Benzene diazonium chloride on reaction with aniline in the presence of dilute hydrochloric acid gives:

We are asked to predict the product when benzene diazonium chloride reacts with aniline in the presence of dilute hydrochloric acid. First, let us write the formulas of the reactants in a compact mathematical form.

Benzene diazonium chloride is represented as $$\text{C}_6\text{H}_5{-}\overset{+}{\text{N}}\!\!=\!\!\text{N}\; \text{Cl}^-$$ while aniline is $$\text{C}_6\text{H}_5\text{NH}_2$$

In the presence of dilute $$\text{HCl}$$, a small fraction of aniline gets protonated to the anilinium ion $$\text{C}_6\text{H}_5\text{NH}_3^{+}\;,$$ but a sufficient amount of the free -NH2 form is still present because the acid is only dilute. The unprotonated aniline ring therefore behaves as an activated aromatic system; its electron-releasing $$-\,\text{NH}_2$$ group makes the ortho and para positions strongly nucleophilic toward an electrophile.

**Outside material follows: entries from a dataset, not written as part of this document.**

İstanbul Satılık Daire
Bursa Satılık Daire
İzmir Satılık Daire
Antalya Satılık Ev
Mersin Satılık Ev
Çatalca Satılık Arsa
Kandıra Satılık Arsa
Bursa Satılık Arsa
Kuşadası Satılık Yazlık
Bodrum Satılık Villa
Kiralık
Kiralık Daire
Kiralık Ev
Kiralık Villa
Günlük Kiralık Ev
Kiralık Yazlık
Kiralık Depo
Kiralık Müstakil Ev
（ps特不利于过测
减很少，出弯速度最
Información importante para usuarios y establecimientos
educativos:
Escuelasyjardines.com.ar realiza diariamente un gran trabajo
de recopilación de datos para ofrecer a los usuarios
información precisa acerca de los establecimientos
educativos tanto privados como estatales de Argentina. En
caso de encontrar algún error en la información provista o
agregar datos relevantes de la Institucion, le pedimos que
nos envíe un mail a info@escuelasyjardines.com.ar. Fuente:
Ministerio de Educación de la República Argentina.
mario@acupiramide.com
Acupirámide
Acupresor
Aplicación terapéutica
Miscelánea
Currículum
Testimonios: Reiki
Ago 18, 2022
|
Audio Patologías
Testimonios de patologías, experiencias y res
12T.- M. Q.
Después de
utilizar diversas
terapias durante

The diazonium cation $$\text{C}_6\text{H}_5\!-\!{\overset{+}{\text N}}\!\!=\!\!\text N$$ is a very good electrophile. Hence the well-known azo-coupling reaction (an electrophilic aromatic substitution) occurs. The coupling takes place preferentially at the para site of aniline because the ortho sites are sterically hindered by the -NH2 group. Writing the step explicitly, we have

$$ \text{C}_6\text{H}_5{-}\overset{+}{\text{N}}\!\!=\!\!\text{N}\; \text{Cl}^- \;+\; \text{C}_6\text{H}_4\big(\text{NH}_2\big)\; \longrightarrow\; \text{C}_6\text{H}_5{-}\text{N}{=}\text{N}{-}\text{C}_6\text{H}_4\big(\text{NH}_2\big)_{p} \;+\; \text{Cl}^- . $$

The product contains an -N=N- azo linkage bridging two benzene rings, and the -NH2 group of the second ring occupies the para position with respect to that bridge. The systematic name of this dye is p-aminoazobenzene; it is also called aniline yellow.

Because an -N=N- linkage (not an -N=N-NH- linkage) is formed, the compound is an azo compound, not a diazoamino compound. Among the given choices, only Option A correctly describes this structure.

Hence, the correct answer is Option A.